Hailey Thome shared on the Snohomish County Crime Page online the story of an early Christmas gift that has warmed the hearts of many this Thanksgiving, receiving 4,000 likes in a few days.
“Because this world needs a little more love and hope I want to share something that happened to me today,” Thome starts off her post.
She explains that her car had been shaking badly so she took it to Firestone.
She said in a phone interview Nov. 23 that when she drove slower than 40 miles per hour or faster than 62 mph the car would “shake and wobble super bad. I would just pray.”
On her post, she wrote, “You can imagine the mess and crawling around. Nonetheless everyone was super polite, understanding and honestly made friends with them” at Firestone.
Then she got the bad news. She needed four new tires. Two were bald, and one had steel cord showing.
Thome was surprised because she just had a wheel alignment in August.
When told it would cost her $450, she thought, “How the hell am I going to pay for this?”
“I said I can probably do two today, but the other (two) will have to wait because I’m a single mom and frankly broke,” she wrote.
Manager Jerry McArthur and the employees “said they didn’t want me driving with the babies with those tires so they would take care of the other two.”
“That enough made me cry,” she wrote.
McArthur said Nov. 23 that Thome’s predicament was “gut wrenching.”

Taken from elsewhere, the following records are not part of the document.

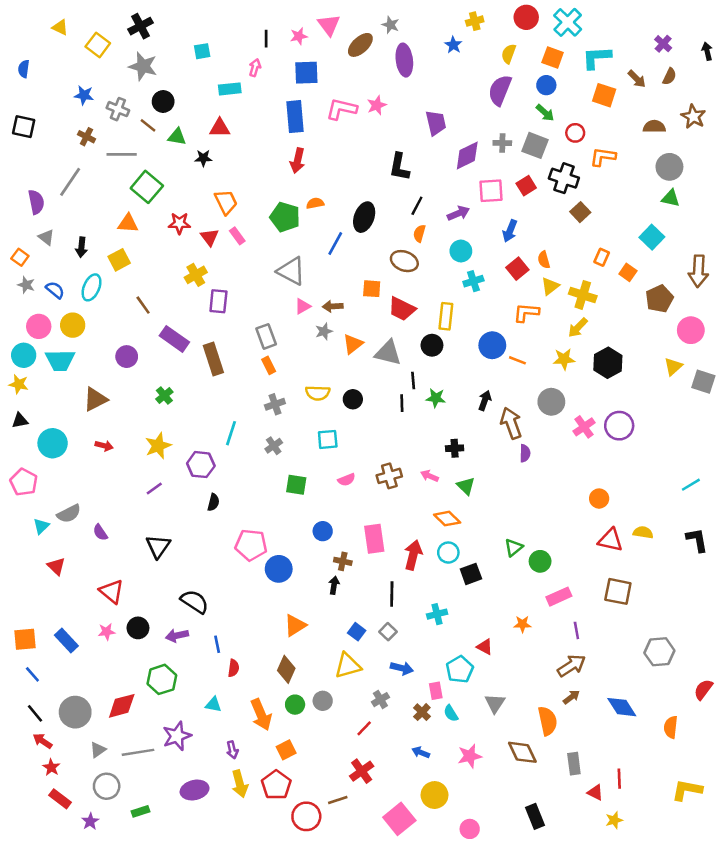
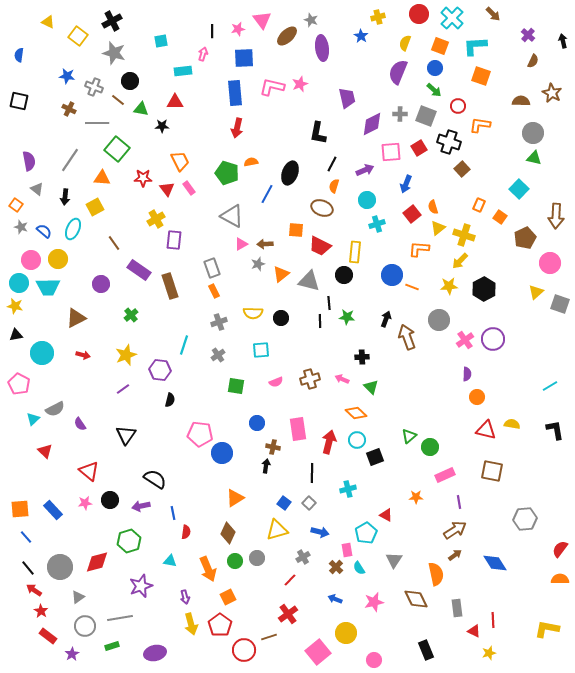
brown arrow: (637, 79) -> (493, 14), moved
gray line: (70, 182) -> (70, 160), moved
purple semicircle: (525, 453) -> (467, 374), moved
orange semicircle: (671, 727) -> (560, 579), moved, turned 84
gray line: (138, 752) -> (120, 618), moved
purple ellipse: (195, 790) -> (155, 653), moved

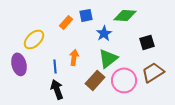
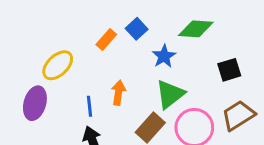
blue square: (86, 15) -> (137, 29), turned -32
purple ellipse: (19, 64) -> (35, 103), turned 30

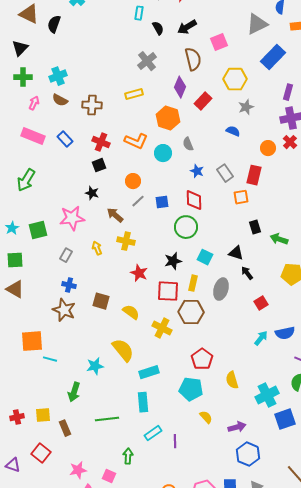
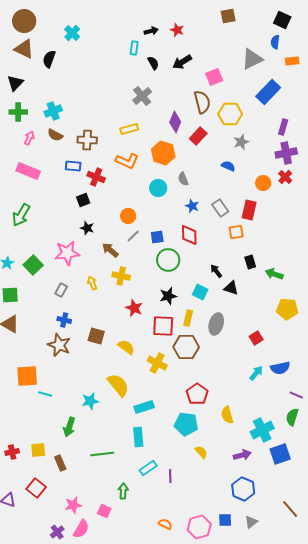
brown semicircle: (193, 59) -> (202, 102), moved
blue rectangle: (65, 139) -> (73, 166), moved, turned -42
orange L-shape: (136, 141) -> (127, 161), moved
black square: (99, 165) -> (83, 200), moved
green circle: (186, 227) -> (168, 260), moved
green square: (38, 230) -> (33, 265), turned -30
black arrow: (247, 273) -> (216, 271), moved
purple arrow: (237, 427) -> (242, 455), moved

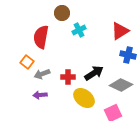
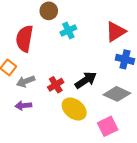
red cross: (68, 77) -> (56, 85), turned -32

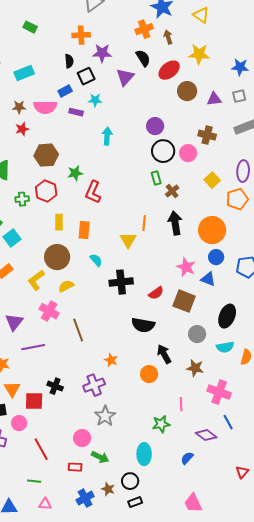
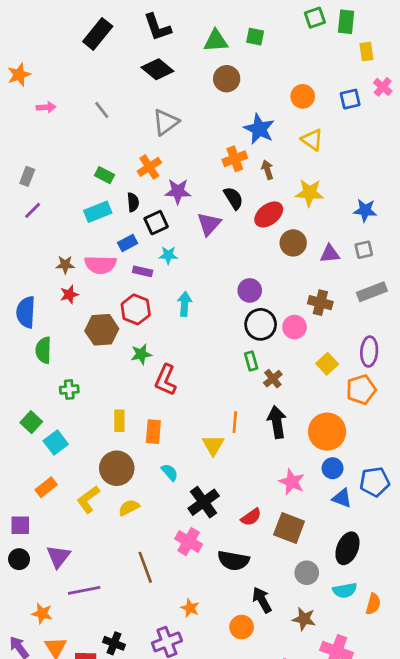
green rectangle: (30, 27) -> (105, 175), moved
orange cross: (81, 35) -> (149, 167), turned -30
cyan rectangle: (24, 73) -> (98, 212), moved
red hexagon: (46, 191) -> (136, 309), moved
blue triangle: (208, 279) -> (342, 498), moved
black cross: (121, 282) -> (204, 502), turned -30
pink cross: (49, 311) -> (189, 542), moved

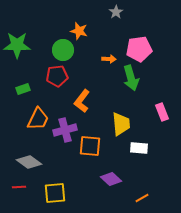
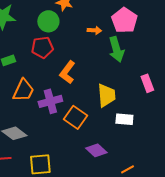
pink pentagon: (139, 49) -> (124, 20), turned -30
orange square: (90, 146) -> (75, 117), turned 30

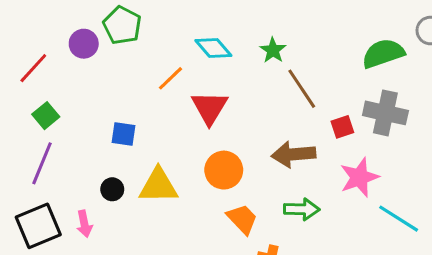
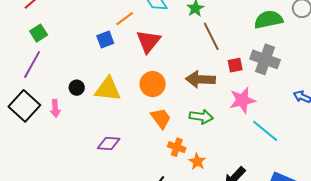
blue square: (124, 134) -> (105, 40), moved, turned -36
black square: (38, 226) -> (24, 106), turned -32

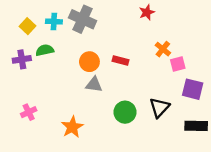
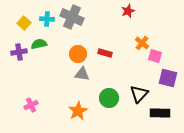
pink square: (178, 64) -> (155, 56), turned 32
pink cross: (29, 112) -> (31, 105), moved
black rectangle: (196, 126) -> (160, 113), moved
orange star: (72, 127) -> (78, 111), moved

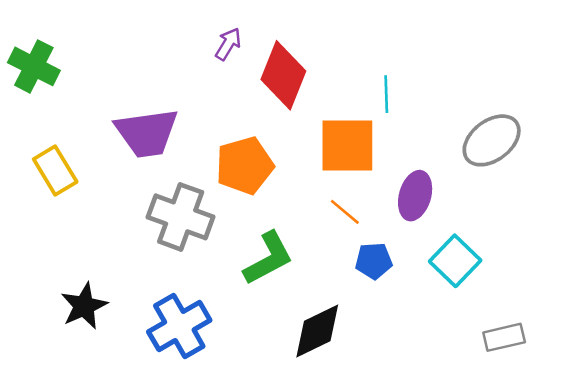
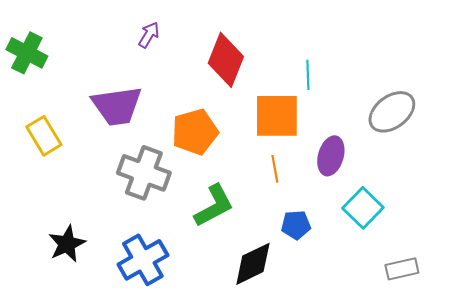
purple arrow: (228, 44) -> (149, 35), moved
orange line: (345, 212) -> (275, 169), turned 40
blue pentagon: (374, 261) -> (296, 225), moved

“I have two kids myself,” and I wanted to do what I would want someone else to do if my wife needed help, he said.
He said the tires were unsafe.
“I could tell she was having a rough time,” he said. “You can tell when a person is legit when their face is stressed out.”
Thom wrote as she was waiting and chasing after her girls that she was called up to the counter.
“You owe me nothing,” she repeated what McArthur said to her.
She said she was shocked when told they would give her two tires, but it was a godsend to get all four.
“I was tearing up,” she said. “Stuff like that doesn’t happen to me.”
Thome said she drives about 100 miles a day, as she lives in Warm Beach, but owns a coffee shop 45 minutes away.
She started the business in June so she could take her girls to work with her. “Day care is so expensive,” she said.
She works six days a week, hiring two employees to help at night.
She said she is forever grateful for McArthur’s random act of kindness.
“There are good people out there. Have faith, and they might just come your way,” Thome wrote.
McArthur said this isn’t the only time the store has done a good deed. He said it works with local churches to help people.
“We’re a community store,” he said. “We give back a little at a time to make sure people are safe on the road.”